Published online by Cambridge University Press: 23 December 2009
The HIV/AIDS epidemic has led to a resurgence in the rates of tuberculosis in the developed world. In the developing world, co-infection with HIV and tuberculosis is extremely common and a major cause of morbidity and mortality. Tuberculosis in HIV-infected children can be more severe than disease in HIV-uninfected children, and treatment is complicated by drug–drug interactions between antiretrovirals and tuberculosis medications. Nevertheless, effective treatment of tuberculosis in the HIV-infected child is critically important for prolonged survival, even in the absence of antiretroviral therapy.
Epidemiology
Mycobacterium tuberculosis is the etiologic agent of tuberculosis. Humans are the only reservoir for the organism. In the USA the number of cases of tuberculosis has been declining, but the global burden of disease is staggering.
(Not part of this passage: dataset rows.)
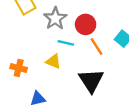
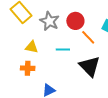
cyan line: (66, 43) -> (63, 50), moved
yellow triangle: (53, 61) -> (32, 47), moved

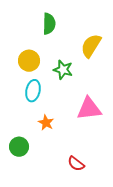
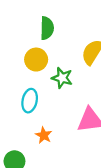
yellow circle: (29, 61) -> (36, 60), moved

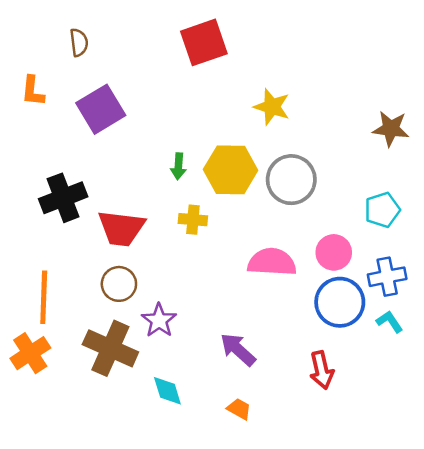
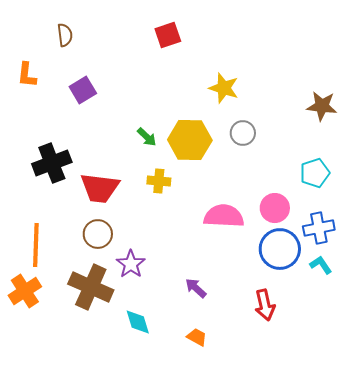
red square: (204, 42) -> (168, 35), size x0.7
purple square: (101, 109) -> (83, 90), size x0.7
green arrow: (178, 166) -> (147, 137), turned -50
gray circle: (291, 180) -> (243, 133), moved, size x0.6
purple arrow: (238, 350) -> (196, 288), size x0.7

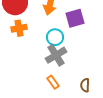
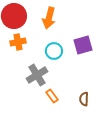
purple square: (75, 18) -> (83, 45), moved
gray cross: (56, 55) -> (37, 75), moved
World Health Organization (WHO) data for 1997 estimated almost 8 million new cases that year, 16.2 million existing cases, 1.87 million deaths attributable to tuberculosis, and global prevalence of infection of 32% [1]. WHO estimates that the worldwide prevalence of tuberculosis and HIV co-infection is 0.18%, with 8% of new cases of tuberculosis occurring in patients who are HIV seropositive. This rate of HIV seropositivity among incident tuberculosis cases is as high as 65% in some African nations.
In an adult, a case of tuberculosis can result from either reactivation of endogenous latent infection or exogenous primary infection or reinfection [2].